Unfortunately, the evolution of women’s roles in society has not been accompanied by similar changes in women’s biological capacity for parenthood. Women often spend their twenties getting through school, building their careers, and attending social engagements. Ironically, by the time women have created a strong foundation of financial and emotional stability, their fertility has often begun to diminish.
PEAK FERTILITY AGE
Women’s fertility typically peaks in their late 20s. This occurs for two reasons: egg quantity and egg quality. Women are born with a limited number of eggs (about 2 million). This number decreases every month from birth through menopause as cohorts of eggs cycle through “readiness” and atresia. By the time a woman is 35, much of her egg supply is often gone. In addition, the eggs that remain sitting in a woman’s “supply stock” accumulate genetic errors over time so that the percentage of eggs containing chromosomal problems increases with age. At 40, approximately half of a woman’s eggs are aneuploid (contain genetic errors). Due to the constant decline in egg count and quality with age, women in their thirties and forties often face infertility, miscarriage, and an increased risk of birth of a child affected by a chromosomal abnormality.

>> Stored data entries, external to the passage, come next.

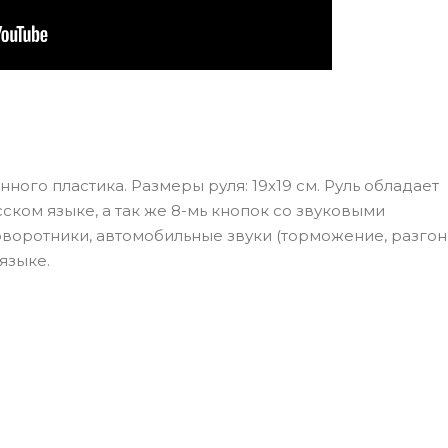
ого пластика. Размеры руля: 19х19 см. Руль обладает
ском языке, а так же 8-мь кнопок со звуковыми
воротники, автомобильные звуки (торможение, разгон, 
языке.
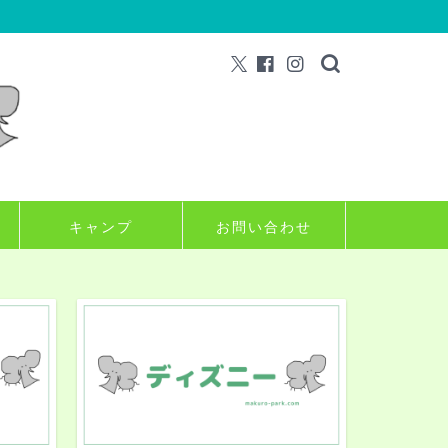
キャンプ
お問い合わせ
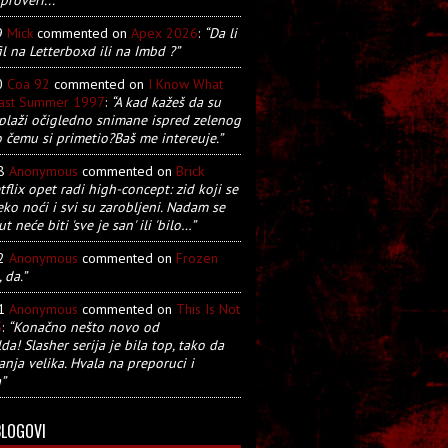
9
Mick
commented on
Apex 2026
:
“Da li
il na Letterboxd ili na Imbd ?”
0
Coa 92
commented on
I Know What
Last Summer 1997
:
“A kad kažeš da su
plaži očigledno snimane ispred zelenog
o čemu si primetio?Baš me intereuje.”
28
Anonymous
commented on
Brick
tflix opet radi high-concept: zid koji se
eko noći i svi su zarobljeni. Nadam se
t neće biti 'sve je san' ili 'bilo…”
22
Anonymous
commented on
Frozen
, da.”
21
Anonymous
commented on
This Is Not
5
:
“Konačno nešto novo od
a! Slasher serija je bila top, tako da
anja velika. Hvala na preporuci i
”
BLOGOVI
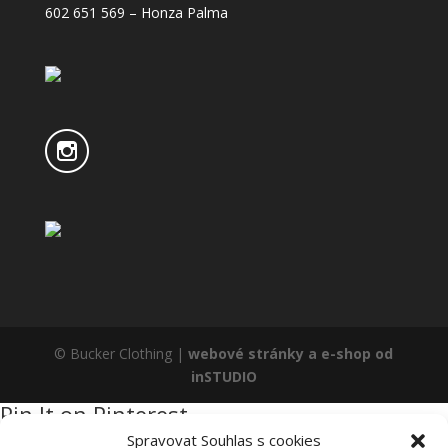
602 651 569 – Honza Palma
© Bucker Clothing |
webové stránky a e-shop od
inSTUDIO
Pin It on Pinterest
Spravovat Souhlas s cookies
Share This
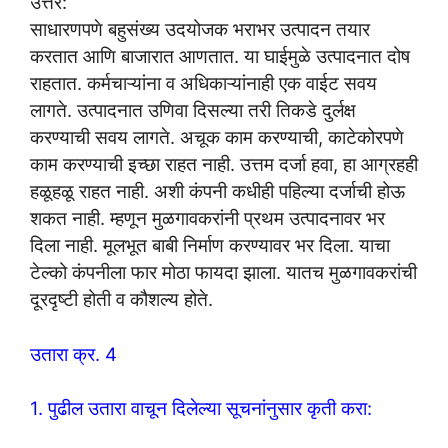
उत्तर:
साधारणपणे बहुसंख्य उदयोजक भराभर उत्पादन तयार
करतात आणि बाजारात आणतात. या घाईमुळे उत्पादनात दोष
राहतात. कर्मचाऱ्यांना व अधिकाऱ्यांनाही एक वाईट सवय
लागते. उत्पादनात उणिवा दिसल्या तरी तिकडे दुर्लक्ष
करण्याची सवय लागते. अचूक काम करण्याची, काटेकोरपणे
काम करण्याची इच्छा राहत नाही. उत्तम दर्जा हवा, हा आग्रहही
हळूहळू राहत नाही. अशी कंपनी कधीही पहिल्या दर्जाची होऊ
शकत नाही. म्हणून मुळगावकरांनी प्रथम उत्पादनावर भर
दिला नाही. मूलभूत बाबी निर्माण करण्यावर भर दिला. याचा
टेल्को कंपनीला फार मोठा फायदा झाला. यातच मुळगावकरांची
दूरदृष्टी होती व कौशल्य होते.
उतारा क्र. 4
1. पुढील उतारा वाचून दिलेल्या सूचनांनुसार कृती करा:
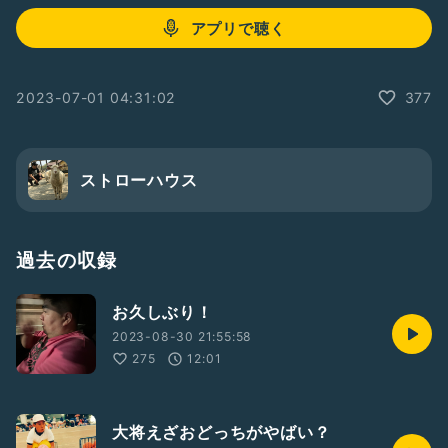
アプリで聴く
2023-07-01 04:31:02
377
ストローハウス
過去の収録
お久しぶり！
2023-08-30 21:55:58
275
12:01
大将えざおどっちがやばい？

Despite the discrepancy between women’s biological clocks and their evolving social and personal expectations, modern women need not compromise their desire for motherhood nor their personal and career goals. Women may elect to cryopreserve eggs now for use years in the future. These eggs will “behave” like eggs from a woman at the age of freezing- not the age at which she elects to become pregnant. In other words, freezing eggs at a young age can increase a woman’s chance of a healthy, genetically normal baby even if she elects to use those eggs in her late 30s or 40s. Women who have delayed parenthood for any reason may pursue fertility treatments such as artificial insemination or in vitro fertilization (IVF) to improve their chance of conception. Women who undergo IVF may elect to have their embryos tested for genetic abnormalities prior to transfer- thereby decreasing their chance of having a miscarriage or giving birth to a child with chromosomal abnormalities.
In this way, fertility treatments can be liberating. They enable women to pursue all of their dreams- from having the corner office, to owning a home, to making lieutenant, to being a parent. Fertility treatments can be trans-formative, I have seen this many times in my practice. That being said, patients who want to nurture all of their goals are best advised to seek evaluation of their fertility at a young age. Even if they do not wish to pursue pregnancy in the near future, a fertility evaluation will help them to maximize their chance of motherhood down the road.